Take the records below and print them verbatim up to and including the line that carries "afin de prévenir".

[Dataset excerpts]
★ ★ ★ ★ ★ ★ ★

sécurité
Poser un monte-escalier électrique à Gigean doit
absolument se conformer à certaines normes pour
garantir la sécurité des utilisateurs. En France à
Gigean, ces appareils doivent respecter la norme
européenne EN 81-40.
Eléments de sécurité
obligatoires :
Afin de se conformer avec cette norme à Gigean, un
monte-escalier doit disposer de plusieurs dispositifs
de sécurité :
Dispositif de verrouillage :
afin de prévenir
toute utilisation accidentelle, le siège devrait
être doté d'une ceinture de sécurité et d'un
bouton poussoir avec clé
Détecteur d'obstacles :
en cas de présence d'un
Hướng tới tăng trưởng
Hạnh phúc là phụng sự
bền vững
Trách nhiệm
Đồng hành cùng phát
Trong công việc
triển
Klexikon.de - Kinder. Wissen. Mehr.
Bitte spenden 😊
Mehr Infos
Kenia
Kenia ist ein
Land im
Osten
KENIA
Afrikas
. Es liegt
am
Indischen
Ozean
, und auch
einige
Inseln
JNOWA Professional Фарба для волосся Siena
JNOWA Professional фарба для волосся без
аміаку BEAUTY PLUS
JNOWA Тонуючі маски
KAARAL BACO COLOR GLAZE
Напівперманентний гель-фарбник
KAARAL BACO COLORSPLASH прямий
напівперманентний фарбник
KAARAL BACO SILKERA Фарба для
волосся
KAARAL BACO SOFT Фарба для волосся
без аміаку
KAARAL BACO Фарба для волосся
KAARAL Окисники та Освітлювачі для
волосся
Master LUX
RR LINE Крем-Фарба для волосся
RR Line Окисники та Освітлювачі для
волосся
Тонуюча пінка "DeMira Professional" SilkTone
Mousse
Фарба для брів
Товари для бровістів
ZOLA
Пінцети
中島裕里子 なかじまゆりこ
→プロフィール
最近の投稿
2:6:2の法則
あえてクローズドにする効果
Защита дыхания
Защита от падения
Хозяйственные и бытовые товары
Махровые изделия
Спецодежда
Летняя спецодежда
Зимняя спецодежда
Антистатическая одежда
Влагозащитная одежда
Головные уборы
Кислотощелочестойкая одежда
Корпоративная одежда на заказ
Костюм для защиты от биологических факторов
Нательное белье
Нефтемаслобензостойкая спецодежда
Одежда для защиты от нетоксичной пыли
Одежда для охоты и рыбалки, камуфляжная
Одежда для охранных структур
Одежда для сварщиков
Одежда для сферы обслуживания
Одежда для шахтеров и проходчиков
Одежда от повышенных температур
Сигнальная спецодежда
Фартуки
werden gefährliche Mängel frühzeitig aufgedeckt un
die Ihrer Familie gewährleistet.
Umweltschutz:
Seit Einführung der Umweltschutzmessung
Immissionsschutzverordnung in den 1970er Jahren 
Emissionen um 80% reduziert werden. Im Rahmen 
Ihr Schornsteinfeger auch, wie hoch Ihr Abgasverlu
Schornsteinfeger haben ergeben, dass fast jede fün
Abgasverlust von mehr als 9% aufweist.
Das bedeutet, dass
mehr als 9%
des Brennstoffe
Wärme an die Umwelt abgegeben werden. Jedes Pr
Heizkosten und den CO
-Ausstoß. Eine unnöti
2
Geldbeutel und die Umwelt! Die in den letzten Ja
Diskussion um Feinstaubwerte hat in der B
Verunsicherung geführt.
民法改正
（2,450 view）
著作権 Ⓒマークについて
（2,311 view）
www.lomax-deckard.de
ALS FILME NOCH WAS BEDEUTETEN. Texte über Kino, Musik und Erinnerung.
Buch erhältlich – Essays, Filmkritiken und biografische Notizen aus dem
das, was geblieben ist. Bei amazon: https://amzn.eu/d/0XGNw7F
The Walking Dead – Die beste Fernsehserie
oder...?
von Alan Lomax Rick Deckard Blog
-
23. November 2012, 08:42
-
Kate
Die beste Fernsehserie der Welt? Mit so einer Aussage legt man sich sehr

★ ★ ★ ★ ★ ★ ★

(Response to the exercise)
sécurité
Poser un monte-escalier électrique à Gigean doit
absolument se conformer à certaines normes pour
garantir la sécurité des utilisateurs. En France à
Gigean, ces appareils doivent respecter la norme
européenne EN 81-40.
Eléments de sécurité
obligatoires :
Afin de se conformer avec cette norme à Gigean, un
monte-escalier doit disposer de plusieurs dispositifs
de sécurité :
Dispositif de verrouillage :
afin de prévenir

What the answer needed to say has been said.